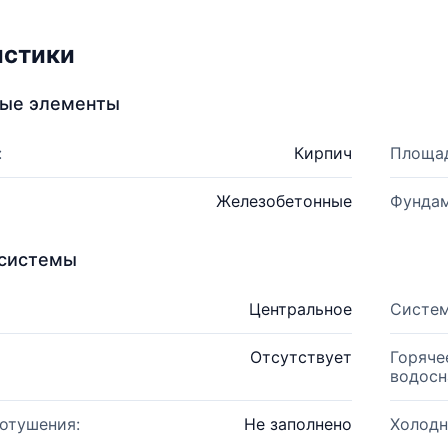
истики
ные элементы
:
Кирпич
Площад
Железобетонные
Фундам
системы
Центральное
Систем
Отсутствует
Горяче
водосн
отушения:
Не заполнено
Холодн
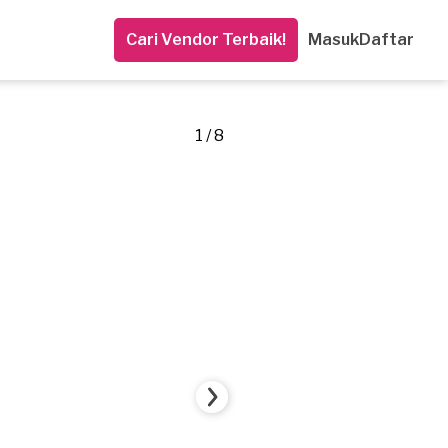
Cari Vendor Terbaik!
Masuk
Daftar
1 / 8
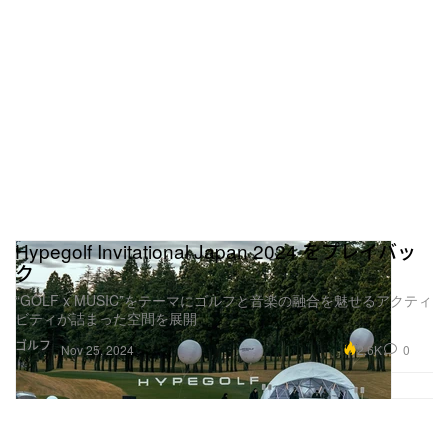
Hypegolf Invitational Japan 2024 をプレイバッ
ク
“GOLF x MUSIC”をテーマにゴルフと音楽の融合を魅せるアクティ
ビティが詰まった空間を展開
ゴルフ
2.6K
0
Nov 25, 2024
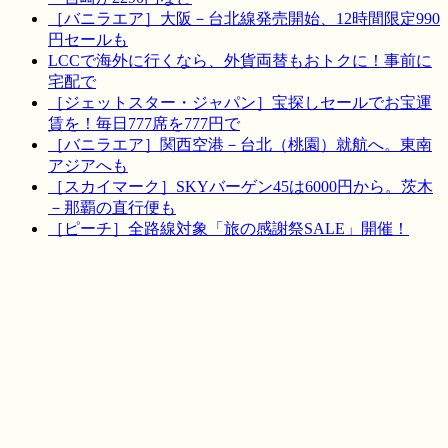
［バニラエア］大阪－台北線発売開始、12時間限定990
円セールも
LCCで海外に行くなら、外貨両替もおトクに！事前に
宅配で
［ジェットスター・ジャパン］宝探しセールでお宝運
賃を！毎日777席を777円で
［バニラエア］関西空港－台北（桃園）就航へ。東南
アジアへも
［スカイマーク］SKYバーゲン45は6000円から。茨木
－那覇の直行便も
［ピーチ］全路線対象「旅の感謝祭SALE」開催！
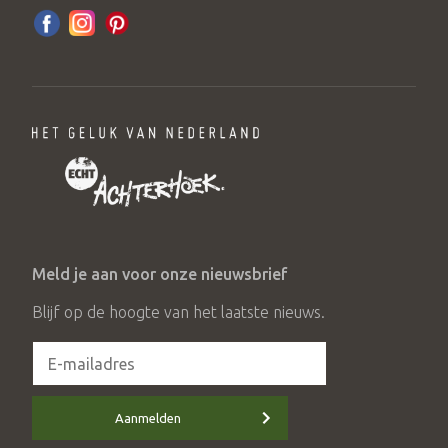
Meld je aan voor onze nieuwsbrief
Blijf op de hoogte van het laatste nieuws.
Aanmelden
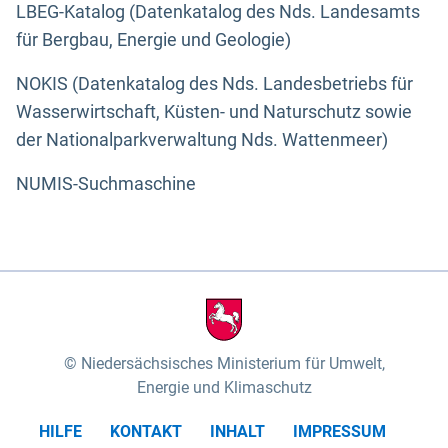
LBEG-Katalog (Datenkatalog des Nds. Landesamts
für Bergbau, Energie und Geologie)
NOKIS (Datenkatalog des Nds. Landesbetriebs für
Wasserwirtschaft, Küsten- und Naturschutz sowie
der Nationalparkverwaltung Nds. Wattenmeer)
NUMIS-Suchmaschine
Niedersächsisches Ministerium für Umwelt,
Energie und Klimaschutz
HILFE
KONTAKT
INHALT
IMPRESSUM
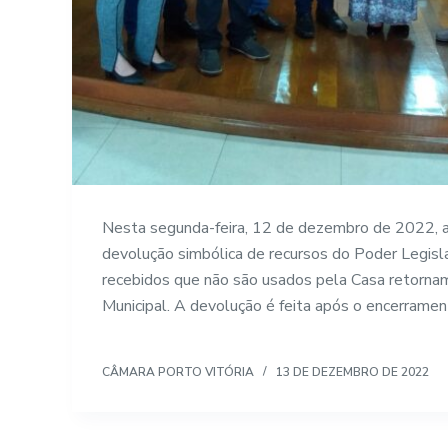
Nesta segunda-feira, 12 de dezembro de 2022, a
devolução simbólica de recursos do Poder Legisla
recebidos que não são usados pela Casa retorna
Municipal. A devolução é feita após o encerrame
CÂMARA PORTO VITÓRIA
13 DE DEZEMBRO DE 2022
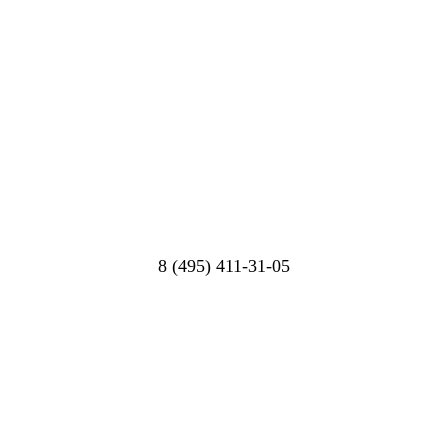
8 (495) 411-31-05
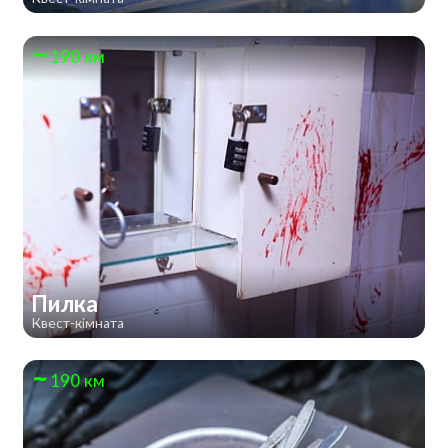
190 км
Пилка
Квест-кімната
190 км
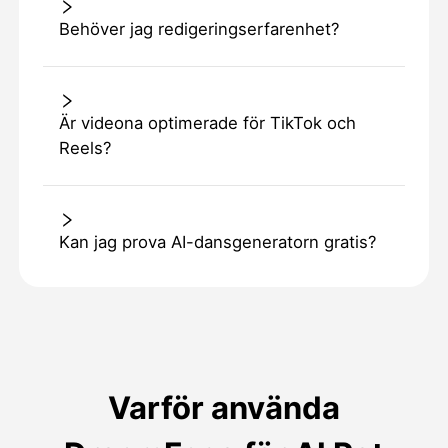
Behöver jag redigeringserfarenhet?
Är videona optimerade för TikTok och
Reels?
Kan jag prova AI-dansgeneratorn gratis?
Varför använda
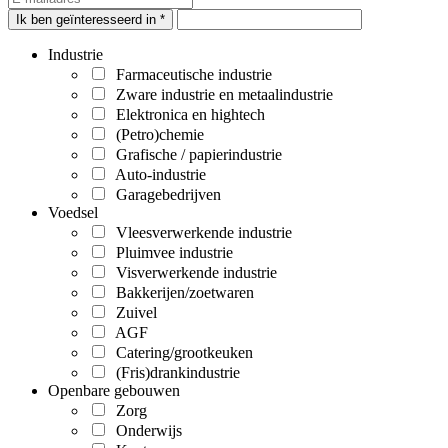
Ik ben geïnteresseerd in *
Industrie
Farmaceutische industrie
Zware industrie en metaalindustrie
Elektronica en hightech
(Petro)chemie
Grafische / papierindustrie
Auto-industrie
Garagebedrijven
Voedsel
Vleesverwerkende industrie
Pluimvee industrie
Visverwerkende industrie
Bakkerijen/zoetwaren
Zuivel
AGF
Catering/grootkeuken
(Fris)drankindustrie
Openbare gebouwen
Zorg
Onderwijs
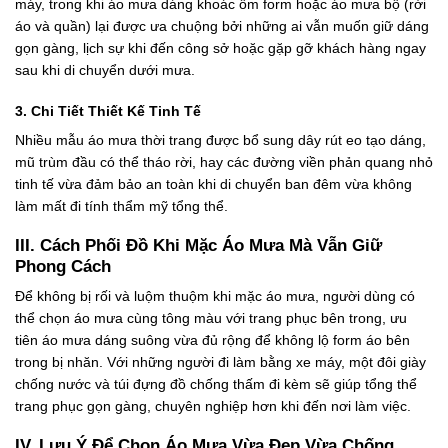
máy, trong khi áo mưa dáng khoác ôm form hoặc áo mưa bộ (rời
áo và quần) lại được ưa chuộng bởi những ai vẫn muốn giữ dáng
gọn gàng, lịch sự khi đến công sở hoặc gặp gỡ khách hàng ngay
sau khi di chuyển dưới mưa.
3. Chi Tiết Thiết Kế Tinh Tế
Nhiều mẫu áo mưa thời trang được bổ sung dây rút eo tạo dáng,
mũ trùm đầu có thể tháo rời, hay các đường viền phản quang nhỏ
tinh tế vừa đảm bảo an toàn khi di chuyển ban đêm vừa không
làm mất đi tính thẩm mỹ tổng thể.
III. Cách Phối Đồ Khi Mặc Áo Mưa Mà Vẫn Giữ
Phong Cách
Để không bị rối và luộm thuộm khi mặc áo mưa, người dùng có
thể chọn áo mưa cùng tông màu với trang phục bên trong, ưu
tiên áo mưa dáng suông vừa đủ rộng để không lộ form áo bên
trong bị nhăn. Với những người đi làm bằng xe máy, một đôi giày
chống nước và túi đựng đồ chống thấm đi kèm sẽ giúp tổng thể
trang phục gọn gàng, chuyên nghiệp hơn khi đến nơi làm việc.
IV. Lưu Ý Để Chọn Áo Mưa Vừa Đẹp Vừa Chống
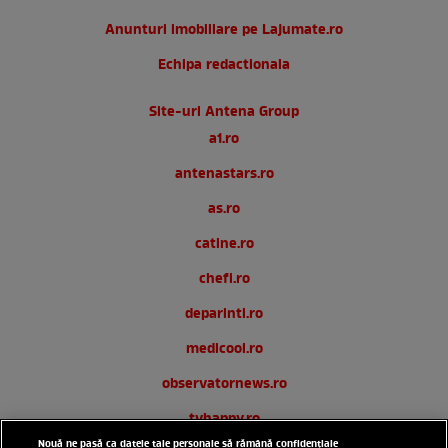
Anunturi imobiliare pe Lajumate.ro
Echipa redactionala
Site-uri Antena Group
a1.ro
antenastars.ro
as.ro
catine.ro
chefi.ro
deparinti.ro
medicool.ro
observatornews.ro
tvhappy.ro
Nouă ne pasă ca datele tale personale să rămână confidențiale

+-------+

What is needed: Locate and copy each line in the data above that includes the word "người".

Exercise answer:
Để không bị rối và luộm thuộm khi mặc áo mưa, người dùng có
trong bị nhăn. Với những người đi làm bằng xe máy, một đôi giày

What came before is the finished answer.